Until we got our dog Britt, I had a harsh Darwinian theory about how to tell a good dog from a bad one. As I saw it, the best canine achievement took place in 1925 in Alaska when relays of noble dog teams brought diptheria serum over a thousand miles to Nome, to save the children from an epidemic. Could YOUR dog brave blizzards, shattered ice floes, fight off polar bears? Could he save the children, or not? He couldn't?
Tough, pal. My Skipper could have gotten the serum to Nome on his head, smiling all the way.
I grew up with Skipper. He was a large, stunningly handsome border collie, with the wisdom of a Yoda. I didn't have to bother with kindergarten. Everything I needed to know, I learned from Skipper. In many family photos, guests are standing around looking at him admiringly. As I recall, they were saying things like, "What a great dog!" "Where can I get a dog like that?" and even "Why do you get the best dog? Why not me?"
Many years passed. Skipper went up to Good Dog Valhalla. And one summer afternoon, we bought a tiny shetland sheepdog puppy. She could easily fit in my hand. She would have been outweighed by a dinner roll. Yet she already had a massively well-developed vision of herself as Crown Princess Britt.
Her reign began a few minutes after we bought her. For the ride home, I'd brought a frayed old towel for her to rest on (and pee on, if need be). She looked at it in horror. "This crummy rag?" she was plainly thinking. "Why, I wouldn't touch it with BORROWED puke. Is this any way for my subjects, I mean owners, to treat the darling little sheepdog?"

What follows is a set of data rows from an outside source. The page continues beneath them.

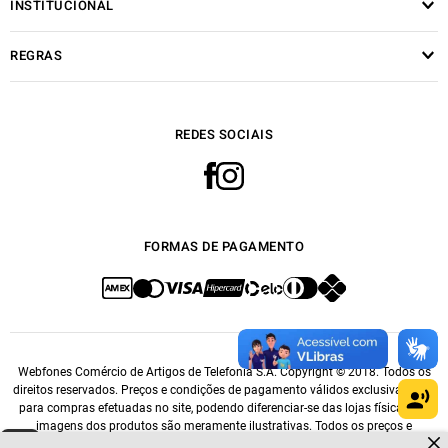
INSTITUCIONAL
REGRAS
REDES SOCIAIS
FORMAS DE PAGAMENTO
Webfones Comércio de Artigos de Telefonia S.A. Copyright © 2018. Todos os
direitos reservados. Preços e condições de pagamento válidos exclusivamente
para compras efetuadas no site, podendo diferenciar-se das lojas físicas. As
imagens dos produtos são meramente ilustrativas. Todos os preços e
Dúvidas sobre produtos?
condições comerciais estão sujeitos a alteração sem aviso prévio. CNPJ: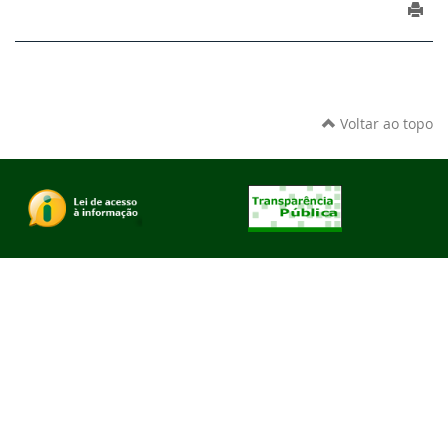
Voltar ao topo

She quickly noticed, however, that I was wearing a beautiful Scottish wool shawl. In fact, the shawl cost so much that it was accompanied by literature to persuade chumps to buy it. A brochure on slick paper informed me that the wool was "harvested from happy sheep, bathed in the silken, sparkling waters of Loch Lomond, woven by cottagers dedicated to their ancient craft."
When Britt nudged the shawl with her cheek, she began jumping up and down, yipping ecstatically. "Oh, thank God, they got it right after all. Happy wool that cost an arm and a leg,what could be more appropriate for adorable me?" Firmly overcoming my feeble struggles to keep my prize, she nestled in its folds, sighing with relief.
So I gave up the shawl. When we got home, she indicated with certain averted glances and delicate hesitations that she considered the puppy kibble inferior. By that time, it seemed completely natural to rush off to buy this graceful little creature the finest shaved deli beef and tender niblets of peachfed ham, luxuries which the humans in the household had never ventured to buy for themselves.
Things went on like that. And in the years that followed, unkind friends would sometimes ask me where Britt would fall in the mushing-the-serum-to-Nome scale. I'd answer that it was only Britt's body that was small; in spirit, she was an unstoppable Amazonian Goddess Queen. I would tell these doubters that I could easily see her standing on top of the rushing dog sled like a tiny lion, keeping the serum warm with her royal shawl. Her ears would be up and her dark eyes outshining the whiteout storms, and throughout the long days and nights she would never rest as she kept everybodies' spirits up by yapping lustily all the way to Nome.